• Telecom giant sees future in broadband, not traditional cable
  • Sale of FiOS business possible in the future, analysts say

Verizon Communications Inc. is plotting a new strategy for video as its slow-growing FiOS TV business looks increasingly like a costly relic of the cable era and out of step with the trend toward “skinny bundles” and streaming video.

When Verizon reports earnings Thursday, the results could show the smallest gain in video subscribers since FiOS launched 11 years ago. And there are signs customers could start to drop the service, said Mike McCormack, an analyst at Jefferies LLC.

“It’s possible at some point in the near future that they could go negative on subscriber growth and that would be when people start to raise questions about the long-term role of the TV network,” McCormack said.
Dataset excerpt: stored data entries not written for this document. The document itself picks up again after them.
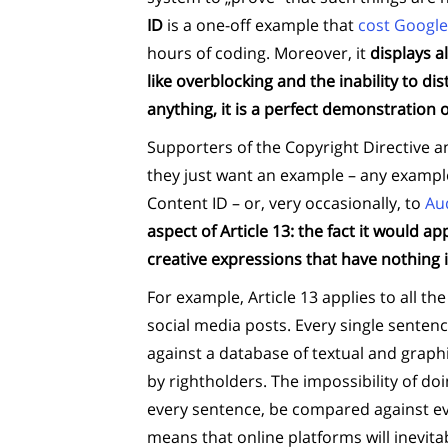
ID
is a one-off example that
cost Google
hours of coding. Moreover, it
displays a
like overblocking and the inability to di
anything, it is a perfect demonstration of
Supporters of the Copyright Directive a
they just want an example – any example 
Content ID – or, very occasionally, to
Au
aspect of Article 13: the fact it would ap
creative expressions that have nothing
For example, Article 13 applies to all t
social media posts. Every single senten
against a database of textual and graph
by rightholders. The impossibility of doi
every sentence, be compared against ever
means that online platforms will inevitab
While Verizon’s broadband Internet business continues to grow, the slowdown of FiOS TV highlights the pressures facing pay-TV providers as consumers migrate to online-streaming offerings like Netflix Inc. and Amazon.com Inc. and forgo cable and satellite packages all together.
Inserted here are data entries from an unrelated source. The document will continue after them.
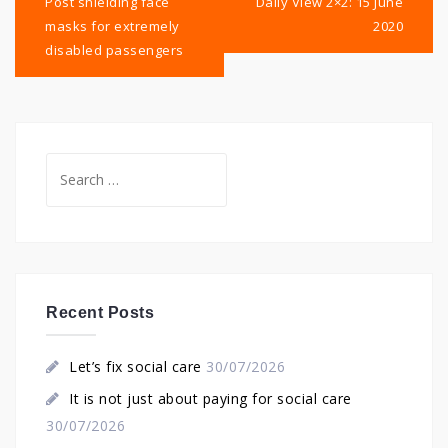
navigation
Post shielding face
Daily View 2×2: 15 June
masks for extremely
2020
disabled passengers
Search
for:
Recent Posts
Let’s fix social care
30/07/2026
It is not just about paying for social care
30/07/2026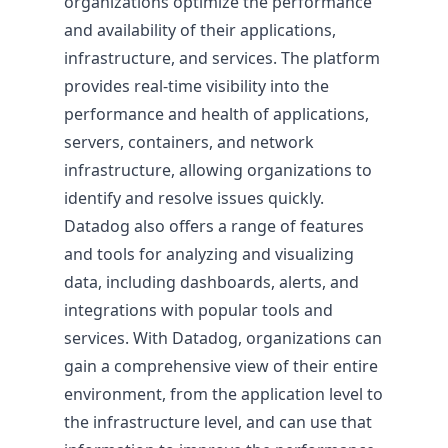
organizations optimize the performance
and availability of their applications,
infrastructure, and services. The platform
provides real-time visibility into the
performance and health of applications,
Pricing & Return on Invest
servers, containers, and network
infrastructure, allowing organizations to
Pricing
identify and resolve issues quickly.
Datadog also offers a range of features
and tools for analyzing and visualizing
data, including dashboards, alerts, and
integrations with popular tools and
services. With Datadog, organizations can
gain a comprehensive view of their entire
environment, from the application level to
the infrastructure level, and can use that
This shift in the TV landscape also adds to the challenges facing the company’s landline unit, which is losing phone customers and is in a pitched battle with cable operators like Comcast Corp. for Internet subscribers. Its network is costly to maintain in part because of labor costs, which is why Verizon is currently in a standoff with unions on a new contract.
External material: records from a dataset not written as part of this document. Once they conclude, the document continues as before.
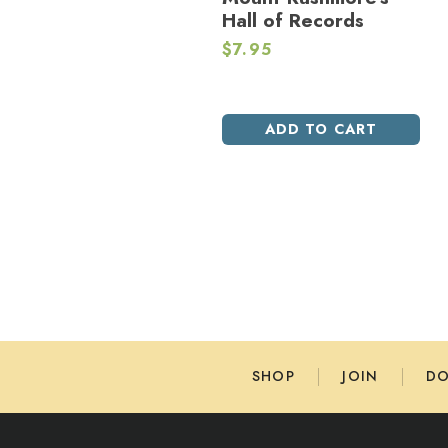
Hall of Records
$
7.95
ADD TO CART
SHOP
JOIN
D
For years, FiOS TV was the key component of a “triple play” bundle offering that lured millions of subscribers away from those same cable competitors. But with high programming fees, outdated technology and expansion plans on hold for six years, Verizon is changing its strategy to provide Internet TV, or IPTV.

“The model is shifting rapidly,” Tami Erwin, Verizon’s senior vice president of consumer products, said in an interview. Consumers don’t want “a continuation of bloated packages,” she said. Rather, the idea is to get the shows people want, when they want them, to the devices they’re using.

Unlike cable systems that deliver thousands of channels to households as if via a fire hose, an IPTV service sends only the program a customer selects. For Verizon, which gained a foothold in IPTV with its acquisition of Intel’s OnCue video streaming technology, that saves a ton of bandwidth. For the consumer, that means faster Internet speeds.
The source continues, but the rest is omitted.